Untuk mengantisipasi lonjakan pasien, Yana berujar, kini tengah dibahas evaluasi relaksasi ekonomi hingga opsi pembatasan sosial kembali. Namun, opsi pembatasan wilayah membutuhkan kesepakatan dari berbagai pimpinan kewilayahan.
Pembatasan ini perlu perhitungan yang matang karena Bandung kota terbuka, dan menjadi tujuan dari warga di banyak wilayah. Karena itu, menurut Yana, pertimbangan proporsional antara sektor kesehatan dan ekonomi perlu disepakati bersama.
”Pembatasan sosial berskala besar atau skala mikro masih menjadi opsi. Akan butuh usaha yang lebih besar dan konsisten dalam melaksanakannya sehingga kami membutuhkan suara bulat dari seluruh pimpinan,” ujarnya.
Menurut Yana, penerapan protokol kesehatan yang maksimal mampu mengurangi laju persebaran Covid-19. Karena itu, dia mengimbau warga tetap di rumah saja dan tetap menggunakan masker dan menjaga jarak jika harus berkegiatan di luar.
Wakil Gubernur Jabar Uu Ruzhanul Ulum menuturkan, kebijakan pembatasan sosial berskala besar (PSBB) berdampak pada tersendatnya roda perekonomian. Karena itu, warga diminta untuk menerapkan protokol kesehatan maksimal sehingga persebaran pandemi bisa di tahan saat relaksasi ekonomi dilaksanakan.
”Masyarakat diharapkan tetap menerapkan protokol kesehatan maksimal sehingga PSBB tidak sampai kembali diberlakukan,” ujarnya.
Antisipasi
Sekretaris Kota Bandung Ema Sumarna menyatakan, beberapa strategi pencegahan dilakukan untuk mengantisipasi persebaran kasus Covid-19. Kegiatan ini dimulai dari penyemprotan disinfektan di sejumlah ruas jalan hingga meningkatkan patroli protokol kesehatan, termasuk penegakan sanksi.

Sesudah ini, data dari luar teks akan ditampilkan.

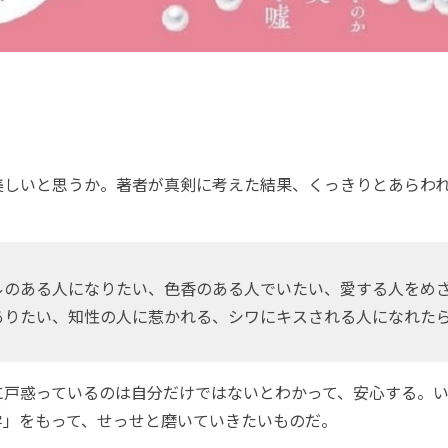
しいと思うか。著者が真剣に考えた結果、くっきりとあらわれ
のある人になりたい、色香のある人でいたい、愛する人をめ
ありたい、知性の人に惹かれる、シワにキスされる人になれた
惑っているのは自分だけではないとわかって、安心する。いまさら
学」をもって、せっせと磨いていきたいものだ。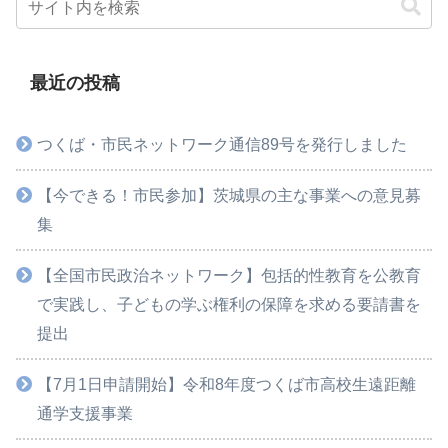
最近の投稿
つくば・市民ネットワーク通信89号を発行しました
【今できる！市民参加】茨城県の主な事業への意見募
集
【全国市民政治ネットワーク】包括的性教育を公教育
で実践し、子どもの学ぶ権利の保障を求める要請書を
提出
【7月1日申請開始】令和8年度つくば市高校生遠距離
通学支援事業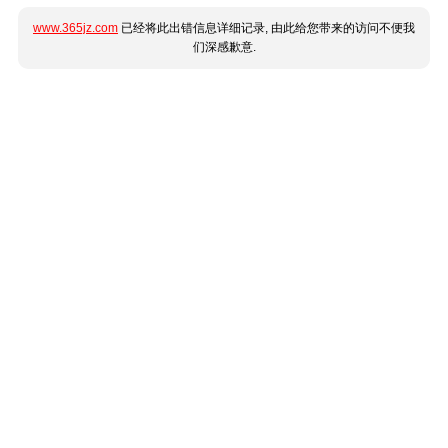
www.365jz.com
已经将此出错信息详细记录, 由此给您带来的访问不便我
们深感歉意.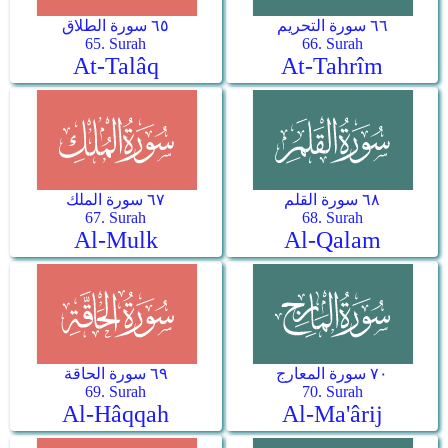
٦٦ سورة التحريم
٦٥ سورة الطلاق
65. Surah
66. Surah
At-Talâq
At-Tahrîm
٦٨ سورة القلم
٦٧ سورة الملك
67. Surah
68. Surah
Al-Mulk
Al-Qalam
٧٠ سورة المعارج
٦٩ سورة الحاقة
69. Surah
70. Surah
Al-Hâqqah
Al-Ma'ârij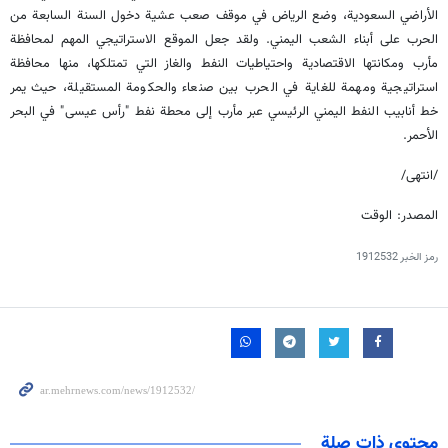
الأراضي السعودية، وضع الرياض في موقف صعب عشية دخول السنة السابعة من
الحرب على أبناء الشعب اليمني. ولقد جعل الموقع الاستراتيجي المهم لمحافظة
مأرب ومكانتها الاقتصادية واحتياطيات النفط والغاز التي تمتلكها، منها محافظة
استراتيجية ومهمة للغاية في الحرب بين صنعاء والحكومة المستقيلة، حيث يمر
خط أنابيب النفط اليمني الرئيسي عبر مأرب إلى محطة نفط "رأس عيسى" في البحر
الأحمر.
/انتهی/
المصدر: الوقت
رمز الخبر
1912532
محتوى ذات صلة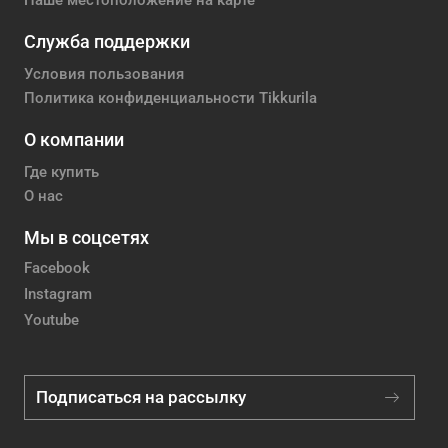
Наше местоположение на карте
Служба поддержки
Условия пользования
Политика конфиденциальности Tikkurila
О компании
Где купить
О нас
Мы в соцсетях
Facebook
Instagram
Youtube
Подписаться на рассылку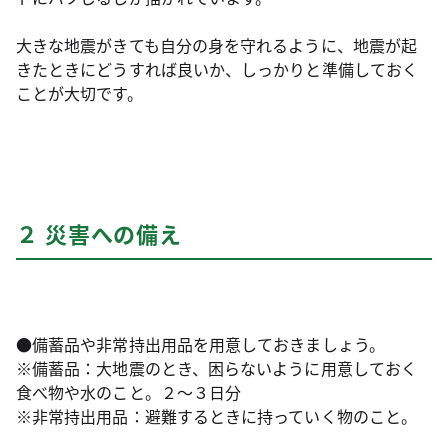
大きな地震がきても自分の身を守れるように、地震が起
きたときにどうすれば良いか、しっかりと準備しておく
ことが大切です。
２ 災害への備え
●備蓄品や非常持出用品を用意しておきましょう。
※備蓄品：大地震のとき、困らないように用意しておく
食べ物や水のこと。２～３日分
※非常持出用品：避難するときに持っていく物のこと。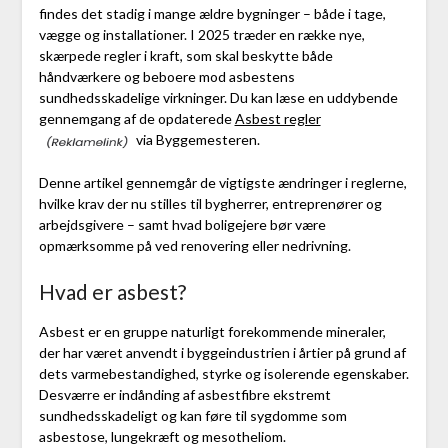
findes det stadig i mange ældre bygninger – både i tage,
vægge og installationer. I 2025 træder en række nye,
skærpede regler i kraft, som skal beskytte både
håndværkere og beboere mod asbestens
sundhedsskadelige virkninger. Du kan læse en uddybende
gennemgang af de opdaterede
Asbest regler
via Byggemesteren.
Denne artikel gennemgår de vigtigste ændringer i reglerne,
hvilke krav der nu stilles til bygherrer, entreprenører og
arbejdsgivere – samt hvad boligejere bør være
opmærksomme på ved renovering eller nedrivning.
Hvad er asbest?
Asbest er en gruppe naturligt forekommende mineraler,
der har været anvendt i byggeindustrien i årtier på grund af
dets varmebestandighed, styrke og isolerende egenskaber.
Desværre er indånding af asbestfibre ekstremt
sundhedsskadeligt og kan føre til sygdomme som
asbestose, lungekræft og mesotheliom.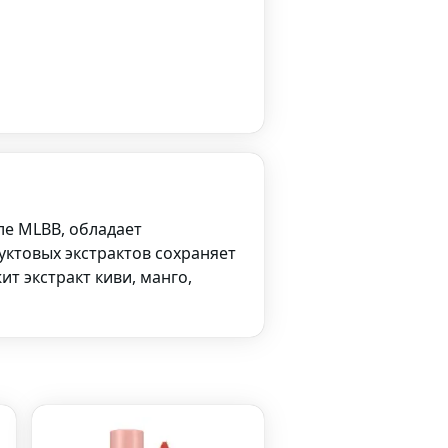
иле MLBB, обладает
ктовых экстрактов сохраняет
т экстракт киви, манго,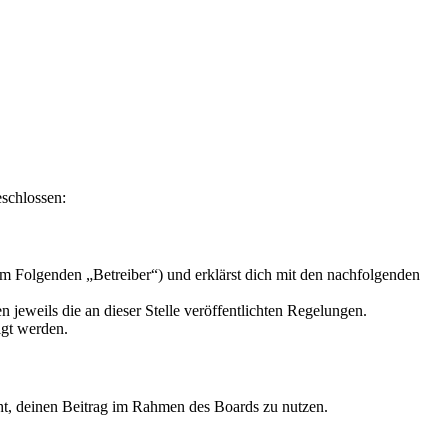
eschlossen:
m Folgenden „Betreiber“) und erklärst dich mit den nachfolgenden
 jeweils die an dieser Stelle veröffentlichten Regelungen.
igt werden.
echt, deinen Beitrag im Rahmen des Boards zu nutzen.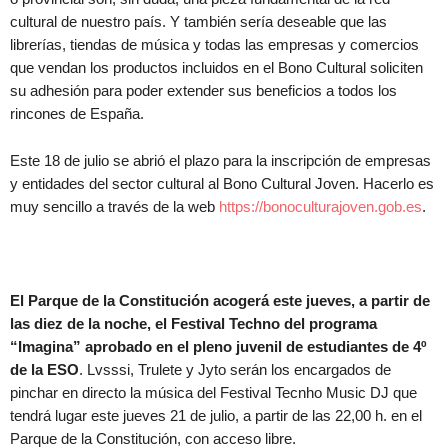
cultural de nuestro país. Y también sería deseable que las
librerías, tiendas de música y todas las empresas y comercios
que vendan los productos incluidos en el Bono Cultural soliciten
su adhesión para poder extender sus beneficios a todos los
rincones de España.
Este 18 de julio se abrió el plazo para la inscripción de empresas
y entidades del sector cultural al Bono Cultural Joven. Hacerlo es
muy sencillo a través de la web
https://bonoculturajoven.gob.es
.
El Parque de la Constitución acogerá este jueves, a partir de
las diez de la noche, el Festival Techno del programa
“Imagina” aprobado en el pleno juvenil de estudiantes de 4º
de la ESO
. Lvsssi, Trulete y Jyto serán los encargados de
pinchar en directo la música del Festival Tecnho Music DJ que
tendrá lugar este jueves 21 de julio, a partir de las 22,00 h. en el
Parque de la Constitución, con acceso libre.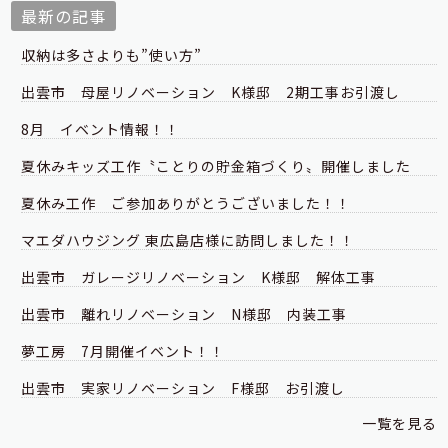
最新の記事
収納は多さよりも”使い方”
出雲市 母屋リノベーション K様邸 2期工事お引渡し
8月 イベント情報！！
夏休みキッズ工作〝ことりの貯金箱づくり〟開催しました
夏休み工作 ご参加ありがとうございました！！
マエダハウジング 東広島店様に訪問しました！！
出雲市 ガレージリノベーション K様邸 解体工事
出雲市 離れリノベーション N様邸 内装工事
夢工房 7月開催イベント！！
出雲市 実家リノベーション F様邸 お引渡し
一覧を見る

Di aspek ekonomi dan perdagangan, evaluasi protokol kesehatan dari pusat perdagangan dan toko ritel modern dan individu akan dilakukan. Pembatasan saat proses jual beli hingga evaluasi jam operasional pun menjadi perhatian.
”Kami akan melakukan razia masker dan sekaligus memberlakukan sanksi hingga denda bagi masyarakat yang melanggar. Protokol kesehatan pusat perdagangan hingga usaha jasa pariwisata pun akan dievaluasi,” ujarnya.